Feb 14, 2011 18:04
Addictive though it was, the surge of joyous triumph on the tail of a discovery never seemed to last very long. He'd been ecstatic to finally dislodge the last obstruction in the way of his blueprint's success: he could go home, and tear the empire of the Cybermen apart from the foundation up... and save them at the same time. It would be a painful process, of course, but with a small bracket of practice, a measure of improvement by his own scientists (even if he surpassed them on a larger scale, they were adept at bridging the minuscule but crucial gaps he left behind), and a great deal of compassion and patience alike, the Alliance would succeed, and peacefully.
Why hadn't it lasted longer, that glee? The friends he'd made here would surely encourage it, encourage him to pursue this end. He could always come back. Play the hero, he mused as he shut the door of his cabin behind him. That always seemed to be what it boiled down to here. Playing at some daydream of what he'd once been, only to return here and simply cope.
And it occurred to him as he walked to tell these people of his discovery that... he didn't know if he could come back at all. He stopped a moment to absorb this. It had taken months, years even, before, to even pinpoint the proper singularity to reach through, and the second time had been quite by accident. His friends had thought him dead. Martha... Coyolxauhqui had thought him gone. He couldn't do that to them again.
This wasn't what he was made for at all, anyway. He understood the premise well enough, but slow and steady had never been his pace, aside from reading or tea. It wouldn't be fair, to himself or to any of them, to act as if he meant to return. They probably knew well enough that were he to go once more, he might not even try to come back. One step, and another. Wouldn't be fair.
He always had been one for quick decisions.
Her chamber was his last visit. Everyone he cared for here had been seen, and for better or for worse, the mutual understanding had been achieved and acknowledged. He glanced up to the door, half in dread and half in pride. Coyolxauhqui. The goddess, the moon, and the warrior. A figurehead of his greatest point of contention with the Admiral: his own knowledge that gods, true gods of any sort, didn't belong here.
Ever since the tragedy the month before, he'd been swayed once more out of his sense of being betrayed, bit by small bit... through her small struggles and honest efforts, more than anything. He still kept her fettered by his restrictions, but these were the only measures he could think to reach her at all with, and she'd grown away from them admirably.
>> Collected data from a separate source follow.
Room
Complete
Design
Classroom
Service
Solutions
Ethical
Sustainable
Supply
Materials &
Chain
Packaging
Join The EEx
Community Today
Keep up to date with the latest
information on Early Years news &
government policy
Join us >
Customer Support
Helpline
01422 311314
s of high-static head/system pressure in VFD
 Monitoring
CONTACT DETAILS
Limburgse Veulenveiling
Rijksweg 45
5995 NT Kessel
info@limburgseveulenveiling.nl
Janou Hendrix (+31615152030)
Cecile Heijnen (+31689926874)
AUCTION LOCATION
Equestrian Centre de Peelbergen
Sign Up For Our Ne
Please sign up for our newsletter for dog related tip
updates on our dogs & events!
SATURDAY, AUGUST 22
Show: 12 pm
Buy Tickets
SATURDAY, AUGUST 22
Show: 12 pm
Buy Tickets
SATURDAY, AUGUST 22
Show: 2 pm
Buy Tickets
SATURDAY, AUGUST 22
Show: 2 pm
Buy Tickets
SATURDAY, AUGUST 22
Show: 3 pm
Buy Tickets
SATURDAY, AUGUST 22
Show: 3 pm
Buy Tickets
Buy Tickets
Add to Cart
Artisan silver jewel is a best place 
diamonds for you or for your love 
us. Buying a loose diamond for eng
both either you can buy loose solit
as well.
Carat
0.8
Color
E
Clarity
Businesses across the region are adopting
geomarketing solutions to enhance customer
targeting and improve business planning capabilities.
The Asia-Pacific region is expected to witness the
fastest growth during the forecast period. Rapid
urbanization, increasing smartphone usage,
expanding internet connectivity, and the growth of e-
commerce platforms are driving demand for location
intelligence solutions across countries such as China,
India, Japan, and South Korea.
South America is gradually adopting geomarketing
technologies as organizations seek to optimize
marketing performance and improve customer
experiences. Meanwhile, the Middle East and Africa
They hadn't spoken of that night ever again, to each other or to anyone else (that he knew of, anyway), but it still caught at the edges of his mind. He'd allowed her to sway him then, too, to touch him and plead with him, and then, he'd had an inkling of an ulterior motive, though he hadn't known what it could be. Why had he let it pass? Curiosity was no excuse; there was very little to be curious about in this place anymore. He remembered her struggle with words then, her frustration at... him? Herself? It didn't matter. A spot of phantom warmth bloomed on his face, remembering again. And the ensuing ache at the pit of his chest. He didn't know whether he was in the corridor of a hub ship, or on a beach years ago with a lack of the right words to give to another woman, just as ageless, just as lovely, just as wilful and fierce.
But that was the only similarity, really. The lack of words. Oh, she was going to be angry.
With a steadying breath, he knocked.